One concern I see is their chosen location for the shed. I’m concerned about water runoff from the hillside during a big storm eroding away more of that hillside and compromising the shed with water and with eroded earth.
I’d love to see some swales built up on that hill to slow down the water from big storms and slowing erosion of the hillside. I’d also love to see some kind of retaining wall to hold the hill in place. Earthbags or rammed tires might work well to build such a retaining wall. Retaining walls are hard work, and may not look sexy, but it’s important to prevent erosion and other damage from happening.
The swales are more important than the retaining wall.
A tamped gravel foundation pad to lift the shed up a few inches might have been nice too, but since it’s a shed, that is a smaller concern that it would be with a residential structure.

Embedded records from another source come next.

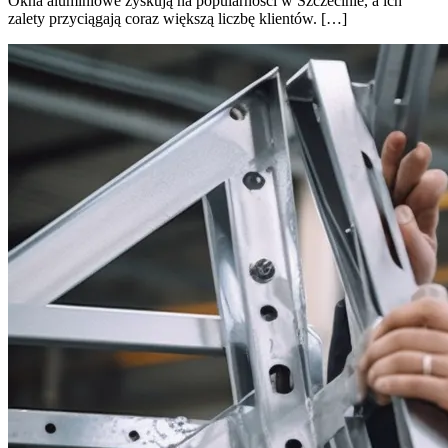
Okna aluminiowe zyskują na popularności w Szczecinie, a ich
zalety przyciągają coraz większą liczbę klientów. […]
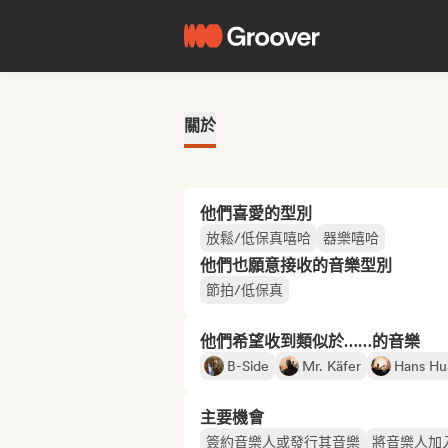
關於
他們喜愛的型別
放鬆/低保真嘻哈
器樂嘻哈
他們也願意接收的音樂型別
節拍/低保真
他們希望收到類似於……的音樂
B-Side
Mr. Käfer
Hans Hu
主要機會
簽約音樂人或發行其音樂
將音樂人加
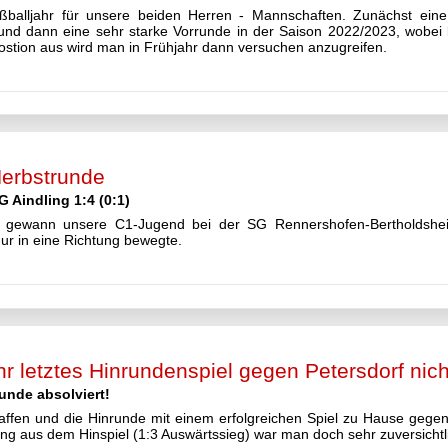
ußballjahr für unsere beiden Herren - Mannschaften. Zunächst e
nd dann eine sehr starke Vorrunde in der Saison 2022/2023, wobei b
ostion aus wird man in Frühjahr dann versuchen anzugreifen.
Herbstrunde
 Aindling 1:4 (0:1)
se gewann unsere C1-Jugend bei der SG Rennershofen-Bertholdshei
nur in eine Richtung bewegte.
r letztes Hinrundenspiel gegen Petersdorf nich
unde absolviert!
ffen und die Hinrunde mit einem erfolgreichen Spiel zu Hause gege
ng aus dem Hinspiel (1:3 Auswärtssieg) war man doch sehr zuversichtl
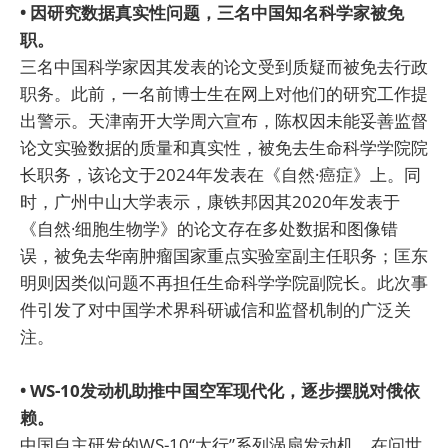
• 因研究数据真实性问题，三名中国知名科学家被免
职。
三名中国科学家因其发表的论文受到质疑而被免去行政
职务。此前，一名前博士生在网上对他们的研究工作提
出警示。天津南开大学周六宣布，陈权因未能妥善监督
论文实验数据的质量和真实性，被免去生命科学学院院
长职务，该论文于2024年发表在《自然·癌症》上。同
时，广州中山大学表示，康铁邦因其2020年发表于
《自然·细胞生物学》的论文存在多处数据和图像错
误，被免去华南肿瘤国家重点实验室副主任职务；匡东
明则因类似问题不再担任生命科学学院副院长。此次事
件引发了对中国学术界科研诚信和监督机制的广泛关
注。
• WS-10发动机助推中国空军现代化，逐步摆脱对俄依
赖。
中国自主研发的WS-10“太行”系列涡扇发动机，在问世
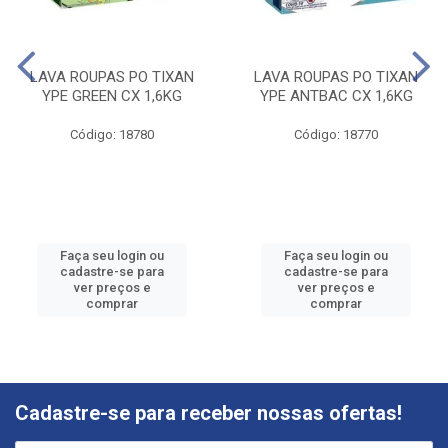
LAVA ROUPAS PO TIXAN
LAVA ROUPAS PO TIXAN
YPE GREEN CX 1,6KG
YPE ANTBAC CX 1,6KG
Código: 18780
Código: 18770
Faça seu login ou
Faça seu login ou
cadastre-se para
cadastre-se para
ver preços e
ver preços e
comprar
comprar
Cadastre-se para receber nossas ofertas!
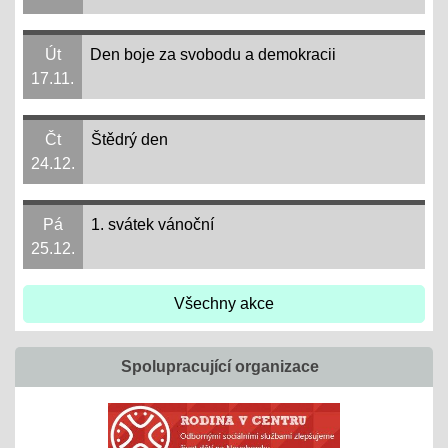
Út
Den boje za svobodu a demokracii
17.11.
Čt
Štědrý den
24.12.
Pá
1. svátek vánoční
25.12.
Všechny akce
Spolupracující organizace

All in all… it’s a great shed. I love designs where people “invert” the process. When someone looks for materials first… then creates the design to fit whatever materials they can easily acquire almost always results in the most economical and the least amount of labor. Creative and often beautiful designs seem to happen naturally when using this process too.
In my humble opinion, this type of inverted process is so extremely valuable and useful that it deserves more attention and publicity.
Collect materials first, and figure out how you want your structure to look once you know what you’ll be building with. Save money. Save time. Get a better structure. It’s a win win win.
This project shows how average people with probably little or no professional building experience or training can come up with high quality designs. It’s simple and elegant. Great job.